SCSI devices can be internal or external and are daisy-chained. To add a device to the chain you must configure two things:
1. Device's ID, by using jumpers representing ID number's bits.
2. Termination, which should be made on the last device, if not with a device's terminators, a special external termination block may be used.
SCSI devices have an option for low-level formatting but it's usually not needed and in some rare cases harmful to drive.

14. My hard disk is not fully visible!

There are few causes of it. Let's see how the disk is visible in system:
The hard disk has usually 3 parameters about its geometry: Cylinders, heads and sectors per track count.
    - Heads count is a number of heads, usually there are 2 heads for each platter.
    - Cylinders cout is a number of tracks ("rings") on a side of platter.
    - Sectors/track count is the number of sectors per track.

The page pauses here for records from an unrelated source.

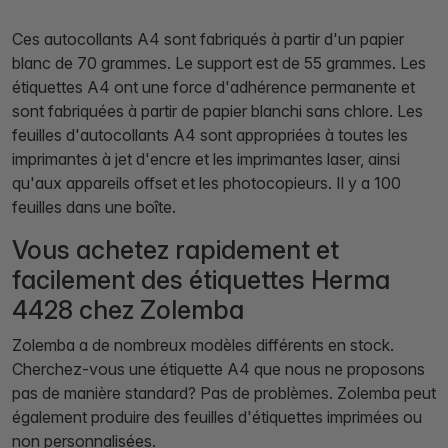
Ces autocollants A4 sont fabriqués à partir d'un papier
blanc de 70 grammes. Le support est de 55 grammes. Les
étiquettes A4 ont une force d'adhérence permanente et
sont fabriquées à partir de papier blanchi sans chlore. Les
feuilles d'autocollants A4 sont appropriées à toutes les
imprimantes à jet d'encre et les imprimantes laser, ainsi
qu'aux appareils offset et les photocopieurs. Il y a 100
feuilles dans une boîte.
Vous achetez rapidement et
facilement des étiquettes Herma
4428 chez Zolemba
Zolemba a de nombreux modèles différents en stock.
Cherchez-vous une étiquette A4 que nous ne proposons
pas de manière standard? Pas de problèmes. Zolemba peut
également produire des feuilles d'étiquettes imprimées ou
non personnalisées.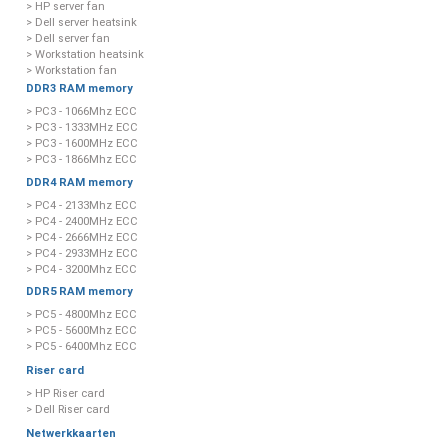
> HP server fan
> Dell server heatsink
> Dell server fan
> Workstation heatsink
> Workstation fan
DDR3 RAM memory
> PC3 - 1066Mhz ECC
> PC3 - 1333MHz ECC
> PC3 - 1600MHz ECC
> PC3 - 1866Mhz ECC
DDR4 RAM memory
> PC4 - 2133Mhz ECC
> PC4 - 2400MHz ECC
> PC4 - 2666MHz ECC
> PC4 - 2933MHz ECC
> PC4 - 3200Mhz ECC
DDR5 RAM memory
> PC5 - 4800Mhz ECC
> PC5 - 5600Mhz ECC
> PC5 - 6400Mhz ECC
Riser card
> HP Riser card
> Dell Riser card
Netwerkkaarten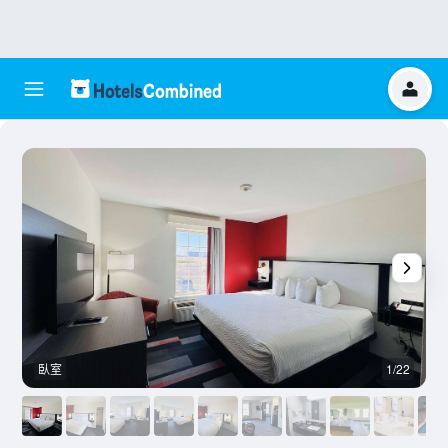
臥室
1/22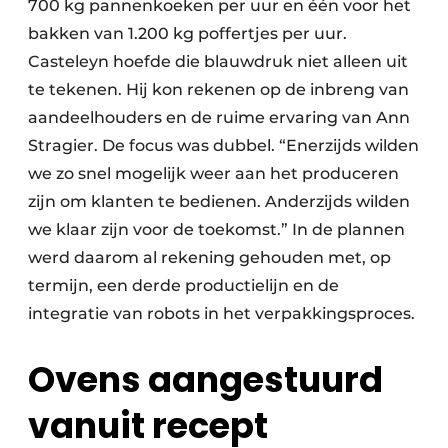
700 kg pannenkoeken per uur en één voor het
bakken van 1.200 kg poffertjes per uur.
Casteleyn hoefde die blauwdruk niet alleen uit
te tekenen. Hij kon rekenen op de inbreng van
aandeelhouders en de ruime ervaring van Ann
Stragier. De focus was dubbel. “Enerzijds wilden
we zo snel mogelijk weer aan het produceren
zijn om klanten te bedienen. Anderzijds wilden
we klaar zijn voor de toekomst.” In de plannen
werd daarom al rekening gehouden met, op
termijn, een derde productielijn en de
integratie van robots in het verpakkingsproces.
Ovens aangestuurd
vanuit recept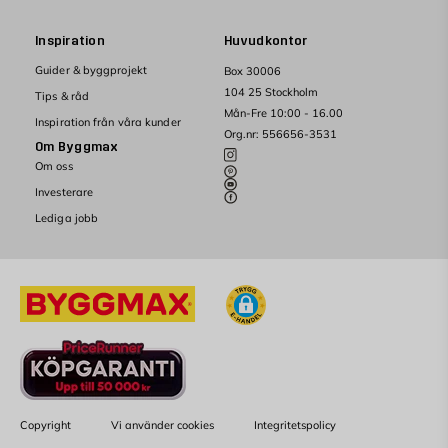
Inspiration
Huvudkontor
Guider & byggprojekt
Box 30006
104 25 Stockholm
Tips & råd
Mån-Fre 10:00 - 16.00
Inspiration från våra kunder
Org.nr: 556656-3531
Om Byggmax
Om oss
Investerare
Lediga jobb
Copyright
Vi använder cookies
Integritetspolicy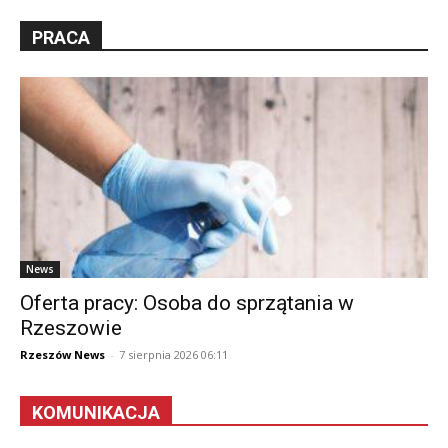
PRACA
News
Oferta pracy: Osoba do sprzątania w
Rzeszowie
Rzeszów News
-
7 sierpnia 2026 06:11
KOMUNIKACJA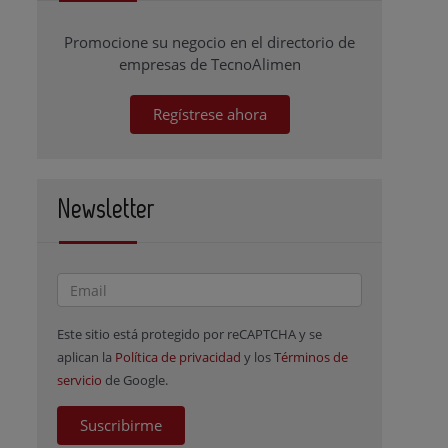
Promocione su negocio en el directorio de
empresas de TecnoAlimen
Regístrese ahora
Newsletter
Este sitio está protegido por reCAPTCHA y se
aplican la
Política de privacidad
y los
Términos de
servicio
de Google.
Suscribirme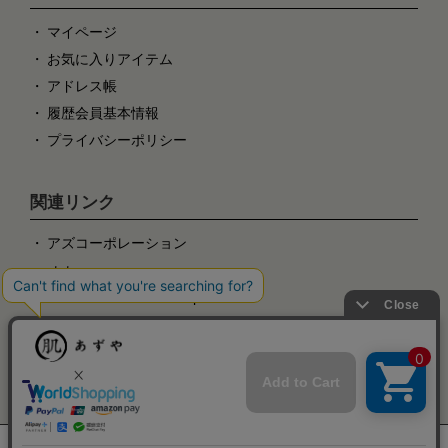
マイページ
お気に入りアイテム
アドレス帳
履歴会員基本情報
プライバシーポリシー
関連リンク
アズコーポレーション
steteco.com
steteco.com online shop
粋肌着
肌ごころ
巻ing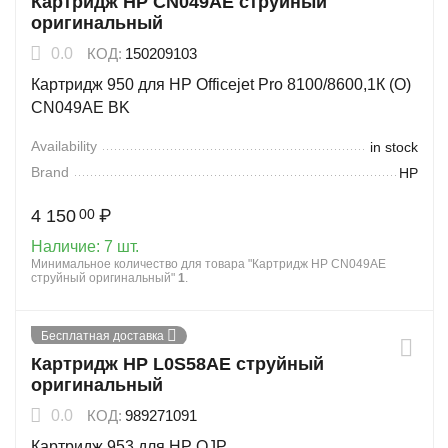
Картридж HP CN049AE струйный
оригинальный
0.0
КОД:
150209103
Картридж 950 для HP Officejet Pro 8100/8600,1К (O)
CN049AE BK
Availability
in stock
Brand
HP
4 150
₽
00
Наличие:
7 шт.
Минимальное количество для товара "Картридж HP CN049AE
струйный оригинальный"
1
.
Бесплатная доставка
Картридж HP L0S58AE струйный
оригинальный
0.0
КОД:
989271091
Картридж 953 для HP OJP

The sector size is in 99% cases 512 bytes. There are some very rare disks with 256 sectors.
So Cylinders*heads*sectors*512 = size of disk in bytes.
Now: Generally adding more heads is adding more platters, so the disk will be larger, more noisy and will use more power. Larger disks rarely have more platters - they just have more tracks (cylinders) or sectors in a track. All these parameters must be in BIOS to properly detect drive.
As drives grown, it was needed to store more information and sectors/track cound became too large. Then disks got a translation device built-in. Generally it works by pretending that the drive has more for example heads than it really has (for example two-platter disks reports 16 heads), and when the data is addressed, the physical location is achieved internally by drive. This translation is sometimes called "Large mode" or "LBA mode".

Older versions of DOS can have partition limitations on 30MB. This is a purely file-system problem and can be fixed by using more partitions or another version of DOS.
The first cause of a smaller size is a bad geometry entered to BIOS setup. If proper geometry cannot be entered because, for example there are more than 1024 sectors per track on disk and Setup doesn't accept it, it means that it cannot support the drive. You can try to use another mode (LBA, LARGE), or try to auto-detect disk to skip user input.
Sometimes you can enter larger numbers, but the disk pretends like it has only 1024 sectors per track - it means that BIOS setup can accept this number, but the controller routine can't. You will usually see this limitation as 504MB disk limit.
Phoenix BIOS version 4.03 and some clones (usually from 1996-97) have a problematic way of storing cylinders count - they are written using 12 bits being 4095 maximum. So the largest hard disk will be ca. 2,1GB. The only way here is to upgrade BIOS or use Disk management software. The problem *seemed* to be fixed in 4.04 release of BIOS and indeed, it was fixed, but not at BIOS Setup level, so disks larger than 3.2GB could hang the setup.
Some mainboards have 4.2GB limit. This is a limit of LARGE mode which works by virtually doubling heads count and halving cylinders count to get some safe 1024-cylinder level. But it doesn't run ad infinitem, maximum number of heads multiplied this way is 15. Any drives larger won't be fully detected. Other BIOSes start from 15 heads, this makes a 7.9GB limit.
Most old Pentium (and some later) mainboards have 8GB (or 8.4GB) disk limitation. This is because in some LBA there is a limit to 255 heads and 63 sectors/track. So we have 1024*255*63*512 = 8422686720 = 8032MB at maximum. If you encountered this problem, try to auto-detect the drive, it may be detected with strange geometry and then become visible to system with its full size.
You can also find 32GB (or 33.8, 34GB) limitation because X*16*63 geometry overflows. There is also a 137GB limit.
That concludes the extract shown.